WHAT IS BEING ASKED:
Copy out the material in full. Leave every line as it is.

RECORDS FOR PROCESSING:
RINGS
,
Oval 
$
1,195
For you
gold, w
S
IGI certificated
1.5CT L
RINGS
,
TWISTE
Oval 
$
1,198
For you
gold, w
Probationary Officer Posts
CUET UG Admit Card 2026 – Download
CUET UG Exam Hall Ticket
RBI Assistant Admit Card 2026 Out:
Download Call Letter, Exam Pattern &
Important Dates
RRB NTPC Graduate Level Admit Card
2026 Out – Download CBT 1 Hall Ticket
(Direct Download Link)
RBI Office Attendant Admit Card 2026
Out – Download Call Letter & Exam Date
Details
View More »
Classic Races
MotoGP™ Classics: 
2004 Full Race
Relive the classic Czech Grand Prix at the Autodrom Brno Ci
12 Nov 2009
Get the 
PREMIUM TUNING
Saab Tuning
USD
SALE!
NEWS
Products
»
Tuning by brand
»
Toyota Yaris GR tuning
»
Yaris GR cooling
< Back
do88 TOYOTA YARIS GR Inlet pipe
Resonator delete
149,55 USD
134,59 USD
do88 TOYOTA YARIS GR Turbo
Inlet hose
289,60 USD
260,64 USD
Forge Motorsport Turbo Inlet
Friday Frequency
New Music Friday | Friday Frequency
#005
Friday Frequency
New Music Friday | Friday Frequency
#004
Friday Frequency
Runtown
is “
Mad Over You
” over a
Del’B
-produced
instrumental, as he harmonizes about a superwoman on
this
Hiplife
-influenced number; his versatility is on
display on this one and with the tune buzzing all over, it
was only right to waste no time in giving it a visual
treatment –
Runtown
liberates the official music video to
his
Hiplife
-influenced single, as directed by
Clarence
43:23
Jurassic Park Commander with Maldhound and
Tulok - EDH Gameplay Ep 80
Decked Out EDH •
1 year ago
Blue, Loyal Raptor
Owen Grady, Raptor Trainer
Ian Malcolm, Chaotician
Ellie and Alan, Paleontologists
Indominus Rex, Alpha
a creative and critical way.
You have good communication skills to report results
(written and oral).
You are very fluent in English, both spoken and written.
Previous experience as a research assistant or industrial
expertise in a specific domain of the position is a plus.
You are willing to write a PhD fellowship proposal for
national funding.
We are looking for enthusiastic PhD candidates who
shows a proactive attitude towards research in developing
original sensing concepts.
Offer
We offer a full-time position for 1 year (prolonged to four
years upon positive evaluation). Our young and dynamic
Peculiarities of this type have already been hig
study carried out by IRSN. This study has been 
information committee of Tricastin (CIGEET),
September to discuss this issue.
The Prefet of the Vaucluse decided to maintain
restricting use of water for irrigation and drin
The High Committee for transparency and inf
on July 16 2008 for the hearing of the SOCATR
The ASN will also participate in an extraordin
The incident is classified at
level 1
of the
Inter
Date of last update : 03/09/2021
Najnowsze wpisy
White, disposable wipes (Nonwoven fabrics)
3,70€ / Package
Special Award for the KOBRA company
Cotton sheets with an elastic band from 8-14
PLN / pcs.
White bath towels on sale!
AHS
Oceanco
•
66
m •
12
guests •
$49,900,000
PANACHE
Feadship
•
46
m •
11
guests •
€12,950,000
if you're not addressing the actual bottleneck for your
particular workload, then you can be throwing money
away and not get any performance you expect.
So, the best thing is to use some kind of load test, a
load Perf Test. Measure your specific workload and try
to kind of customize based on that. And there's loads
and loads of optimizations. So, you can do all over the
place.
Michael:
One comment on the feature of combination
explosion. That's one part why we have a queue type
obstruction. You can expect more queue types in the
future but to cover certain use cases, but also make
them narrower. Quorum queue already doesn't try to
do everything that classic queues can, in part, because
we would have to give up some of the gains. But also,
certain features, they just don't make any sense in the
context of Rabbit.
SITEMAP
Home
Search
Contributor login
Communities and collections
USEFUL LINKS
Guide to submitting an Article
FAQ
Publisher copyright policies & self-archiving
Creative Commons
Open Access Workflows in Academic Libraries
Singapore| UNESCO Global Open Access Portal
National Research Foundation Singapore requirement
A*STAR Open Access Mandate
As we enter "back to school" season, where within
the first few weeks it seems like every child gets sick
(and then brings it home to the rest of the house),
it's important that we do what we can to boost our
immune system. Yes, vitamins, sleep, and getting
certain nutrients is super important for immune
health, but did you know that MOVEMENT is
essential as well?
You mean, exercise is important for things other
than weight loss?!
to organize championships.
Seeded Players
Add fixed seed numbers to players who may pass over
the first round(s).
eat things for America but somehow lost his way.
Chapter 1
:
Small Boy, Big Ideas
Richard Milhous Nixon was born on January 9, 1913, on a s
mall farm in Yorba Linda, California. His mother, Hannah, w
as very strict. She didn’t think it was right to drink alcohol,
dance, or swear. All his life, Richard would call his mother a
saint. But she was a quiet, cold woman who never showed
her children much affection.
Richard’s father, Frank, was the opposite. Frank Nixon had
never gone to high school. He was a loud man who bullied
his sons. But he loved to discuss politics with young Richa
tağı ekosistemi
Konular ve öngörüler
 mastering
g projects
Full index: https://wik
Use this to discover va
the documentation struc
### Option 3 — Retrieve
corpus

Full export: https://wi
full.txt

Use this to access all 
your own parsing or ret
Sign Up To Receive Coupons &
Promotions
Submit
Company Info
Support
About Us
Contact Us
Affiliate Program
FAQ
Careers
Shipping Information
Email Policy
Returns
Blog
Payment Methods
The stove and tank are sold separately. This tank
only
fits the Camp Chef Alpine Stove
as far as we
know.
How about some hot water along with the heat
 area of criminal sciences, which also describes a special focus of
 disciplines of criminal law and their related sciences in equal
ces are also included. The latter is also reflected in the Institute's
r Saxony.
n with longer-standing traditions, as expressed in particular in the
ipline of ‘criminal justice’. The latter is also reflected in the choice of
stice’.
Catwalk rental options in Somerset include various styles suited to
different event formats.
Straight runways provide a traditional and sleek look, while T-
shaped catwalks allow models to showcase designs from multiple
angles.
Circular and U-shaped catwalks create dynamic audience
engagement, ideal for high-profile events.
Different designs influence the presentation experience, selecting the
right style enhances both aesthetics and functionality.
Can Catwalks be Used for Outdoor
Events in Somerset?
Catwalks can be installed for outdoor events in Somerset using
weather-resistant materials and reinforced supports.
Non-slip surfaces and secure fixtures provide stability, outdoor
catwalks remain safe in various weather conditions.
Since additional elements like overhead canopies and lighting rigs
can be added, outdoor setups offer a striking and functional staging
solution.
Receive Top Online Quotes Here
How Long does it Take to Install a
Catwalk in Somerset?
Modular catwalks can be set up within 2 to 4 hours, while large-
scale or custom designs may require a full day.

RESPONSE:
RINGS
,
Oval 
$
1,195
For you
gold, w
S
IGI certificated
1.5CT L
RINGS
,
TWISTE
Oval 
$
1,198
For you
gold, w
Probationary Officer Posts
CUET UG Admit Card 2026 – Download
CUET UG Exam Hall Ticket
RBI Assistant Admit Card 2026 Out:
Download Call Letter, Exam Pattern &
Important Dates
RRB NTPC Graduate Level Admit Card
2026 Out – Download CBT 1 Hall Ticket
(Direct Download Link)
RBI Office Attendant Admit Card 2026
Out – Download Call Letter & Exam Date
Details
View More »
Classic Races
MotoGP™ Classics: 
2004 Full Race
Relive the classic Czech Grand Prix at the Autodrom Brno Ci
12 Nov 2009
Get the 
PREMIUM TUNING
Saab Tuning
USD
SALE!
NEWS
Products
»
Tuning by brand
»
Toyota Yaris GR tuning
»
Yaris GR cooling
< Back
do88 TOYOTA YARIS GR Inlet pipe
Resonator delete
149,55 USD
134,59 USD
do88 TOYOTA YARIS GR Turbo
Inlet hose
289,60 USD
260,64 USD
Forge Motorsport Turbo Inlet
Friday Frequency
New Music Friday | Friday Frequency
#005
Friday Frequency
New Music Friday | Friday Frequency
#004
Friday Frequency
Runtown
is “
Mad Over You
” over a
Del’B
-produced
instrumental, as he harmonizes about a superwoman on
this
Hiplife
-influenced number; his versatility is on
display on this one and with the tune buzzing all over, it
was only right to waste no time in giving it a visual
treatment –
Runtown
liberates the official music video to
his
Hiplife
-influenced single, as directed by
Clarence
43:23
Jurassic Park Commander with Maldhound and
Tulok - EDH Gameplay Ep 80
Decked Out EDH •
1 year ago
Blue, Loyal Raptor
Owen Grady, Raptor Trainer
Ian Malcolm, Chaotician
Ellie and Alan, Paleontologists
Indominus Rex, Alpha
a creative and critical way.
You have good communication skills to report results
(written and oral).
You are very fluent in English, both spoken and written.
Previous experience as a research assistant or industrial
expertise in a specific domain of the position is a plus.
You are willing to write a PhD fellowship proposal for
national funding.
We are looking for enthusiastic PhD candidates who
shows a proactive attitude towards research in developing
original sensing concepts.
Offer
We offer a full-time position for 1 year (prolonged to four
years upon positive evaluation). Our young and dynamic
Peculiarities of this type have already been hig
study carried out by IRSN. This study has been 
information committee of Tricastin (CIGEET),
September to discuss this issue.
The Prefet of the Vaucluse decided to maintain
restricting use of water for irrigation and drin
The High Committee for transparency and inf
on July 16 2008 for the hearing of the SOCATR
The ASN will also participate in an extraordin
The incident is classified at
level 1
of the
Inter
Date of last update : 03/09/2021
Najnowsze wpisy
White, disposable wipes (Nonwoven fabrics)
3,70€ / Package
Special Award for the KOBRA company
Cotton sheets with an elastic band from 8-14
PLN / pcs.
White bath towels on sale!
AHS
Oceanco
•
66
m •
12
guests •
$49,900,000
PANACHE
Feadship
•
46
m •
11
guests •
€12,950,000
if you're not addressing the actual bottleneck for your
particular workload, then you can be throwing money
away and not get any performance you expect.
So, the best thing is to use some kind of load test, a
load Perf Test. Measure your specific workload and try
to kind of customize based on that. And there's loads
and loads of optimizations. So, you can do all over the
place.
Michael:
One comment on the feature of combination
explosion. That's one part why we have a queue type
obstruction. You can expect more queue types in the
future but to cover certain use cases, but also make
them narrower. Quorum queue already doesn't try to
do everything that classic queues can, in part, because
we would have to give up some of the gains. But also,
certain features, they just don't make any sense in the
context of Rabbit.
SITEMAP
Home
Search
Contributor login
Communities and collections
USEFUL LINKS
Guide to submitting an Article
FAQ
Publisher copyright policies & self-archiving
Creative Commons
Open Access Workflows in Academic Libraries
Singapore| UNESCO Global Open Access Portal
National Research Foundation Singapore requirement
A*STAR Open Access Mandate
As we enter "back to school" season, where within
the first few weeks it seems like every child gets sick
(and then brings it home to the rest of the house),
it's important that we do what we can to boost our
immune system. Yes, vitamins, sleep, and getting
certain nutrients is super important for immune
health, but did you know that MOVEMENT is
essential as well?
You mean, exercise is important for things other
than weight loss?!
to organize championships.
Seeded Players
Add fixed seed numbers to players who may pass over
the first round(s).
eat things for America but somehow lost his way.
Chapter 1
:
Small Boy, Big Ideas
Richard Milhous Nixon was born on January 9, 1913, on a s
mall farm in Yorba Linda, California. His mother, Hannah, w
as very strict. She didn’t think it was right to drink alcohol,
dance, or swear. All his life, Richard would call his mother a
saint. But she was a quiet, cold woman who never showed
her children much affection.
Richard’s father, Frank, was the opposite. Frank Nixon had
never gone to high school. He was a loud man who bullied
his sons. But he loved to discuss politics with young Richa
tağı ekosistemi
Konular ve öngörüler
 mastering
g projects
Full index: https://wik
Use this to discover va
the documentation struc
### Option 3 — Retrieve
corpus

Full export: https://wi
full.txt

Use this to access all 
your own parsing or ret
Sign Up To Receive Coupons &
Promotions
Submit
Company Info
Support
About Us
Contact Us
Affiliate Program
FAQ
Careers
Shipping Information
Email Policy
Returns
Blog
Payment Methods
The stove and tank are sold separately. This tank
only
fits the Camp Chef Alpine Stove
as far as we
know.
How about some hot water along with the heat
 area of criminal sciences, which also describes a special focus of
 disciplines of criminal law and their related sciences in equal
ces are also included. The latter is also reflected in the Institute's
r Saxony.
n with longer-standing traditions, as expressed in particular in the
ipline of ‘criminal justice’. The latter is also reflected in the choice of
stice’.
Catwalk rental options in Somerset include various styles suited to
different event formats.
Straight runways provide a traditional and sleek look, while T-
shaped catwalks allow models to showcase designs from multiple
angles.
Circular and U-shaped catwalks create dynamic audience
engagement, ideal for high-profile events.
Different designs influence the presentation experience, selecting the
right style enhances both aesthetics and functionality.
Can Catwalks be Used for Outdoor
Events in Somerset?
Catwalks can be installed for outdoor events in Somerset using
weather-resistant materials and reinforced supports.
Non-slip surfaces and secure fixtures provide stability, outdoor
catwalks remain safe in various weather conditions.
Since additional elements like overhead canopies and lighting rigs
can be added, outdoor setups offer a striking and functional staging
solution.
Receive Top Online Quotes Here
How Long does it Take to Install a
Catwalk in Somerset?
Modular catwalks can be set up within 2 to 4 hours, while large-
scale or custom designs may require a full day.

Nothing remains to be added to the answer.